▶ **What the task requires**
Your answer should be every line with the word "không", copied from the data below.

(Collected data entries)
=====

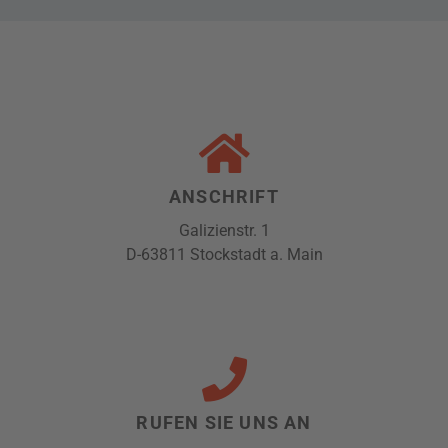
ANSCHRIFT
Galizienstr. 1
D-63811 Stockstadt a. Main
RUFEN SIE UNS AN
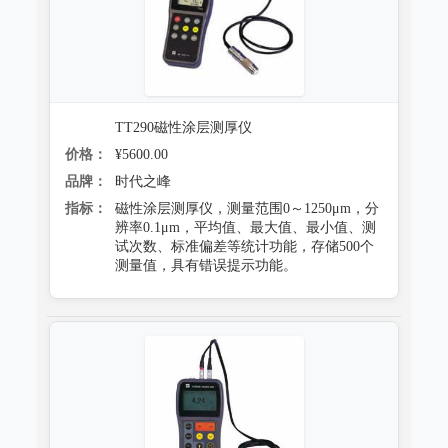
TT290磁性涂层测厚仪
价格：
¥5600.00
品牌：
时代之峰
指标：
磁性涂层测厚仪，测量范围0～1250μm，分
辨率0.1μm，平均值、最大值、最小值、测
试次数、标准偏差等统计功能，存储500个
测量值，具有错误提示功能。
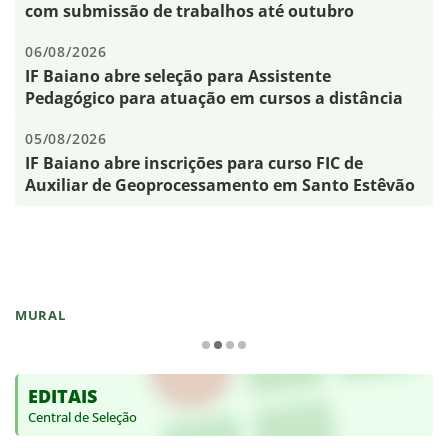
com submissão de trabalhos até outubro
06/08/2026
IF Baiano abre seleção para Assistente
Pedagógico para atuação em cursos a distância
05/08/2026
IF Baiano abre inscrições para curso FIC de
Auxiliar de Geoprocessamento em Santo Estêvão
MURAL
EDITAIS
Central de Seleção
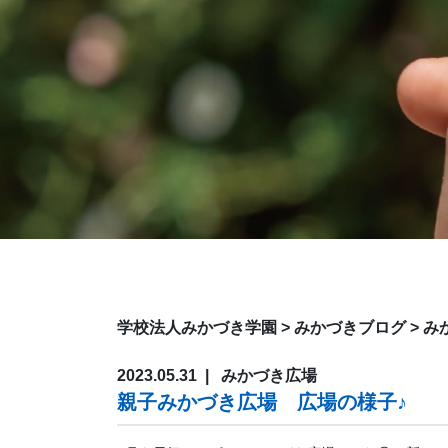
学校法人みかづき学園
>
みかづきブログ
>
み
2023.05.31
みかづき広場
親子みかづき広場 広場の様子♪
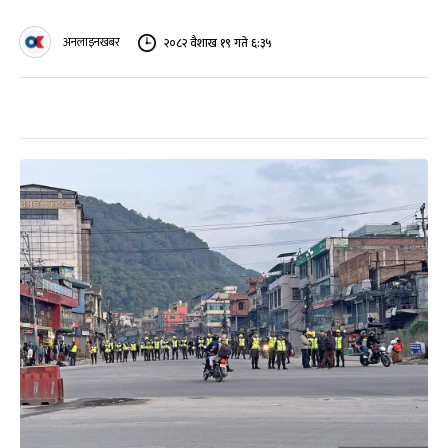
अनलाइनखबर
२०८२ वैशाख १९ गते ६:३५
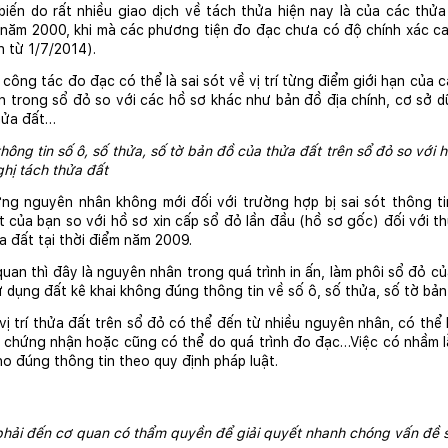
iến do rất nhiều giao dịch về tách thửa hiện nay là của các thửa
m 2000, khi mà các phương tiện đo đạc chưa có độ chính xác cao 
h từ 1/7/2014). 
 công tác đo đạc có thể là sai sót về vị trí từng điểm giới hạn của c
 trong sổ đỏ so với các hồ sơ khác như bản đồ địa chính, cơ sở dữ 
thửa đất…
 thông tin số ô, số thửa, số tờ bản đồ của thửa đất trên sổ đỏ so với h
hị tách thửa đất
ng nguyên nhân không mới đối với trường hợp bị sai sót thông tin
 của bạn so với hồ sơ xin cấp sổ đỏ lần đầu (hồ sơ gốc) đối với th
ửa đất tại thời điểm năm 2009.
an thì đây là nguyên nhân trong quá trình in ấn, làm phôi sổ đỏ c
 dụng đất kê khai không đúng thông tin về số ô, số thửa, số tờ bản
 vị trí thửa đất trên sổ đỏ có thể đến từ nhiều nguyên nhân, có thể l
ấy chứng nhận hoặc cũng có thể do quá trình đo đạc…Việc có nhầm lẫn,
ho đúng thông tin theo quy định pháp luật.
hải đến cơ quan có thẩm quyền để giải quyết nhanh chóng vấn đề s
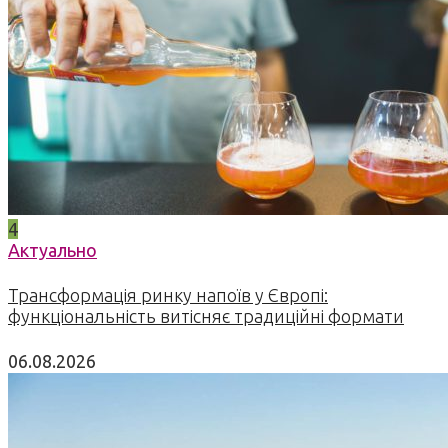
4
Актуально
Трансформація ринку напоїв у Європі:
функціональність витісняє традиційні формати
06.08.2026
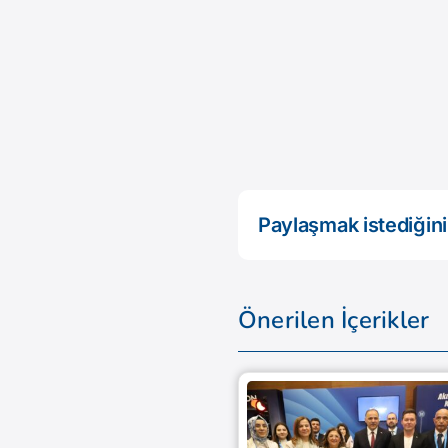
Paylaşmak istediğini
Önerilen İçerikler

=====

▶ **Solved exercise**
ng nguyên nhân không mới đối với trường hợp bị sai sót thông tin
 dụng đất kê khai không đúng thông tin về số ô, số thửa, số tờ bản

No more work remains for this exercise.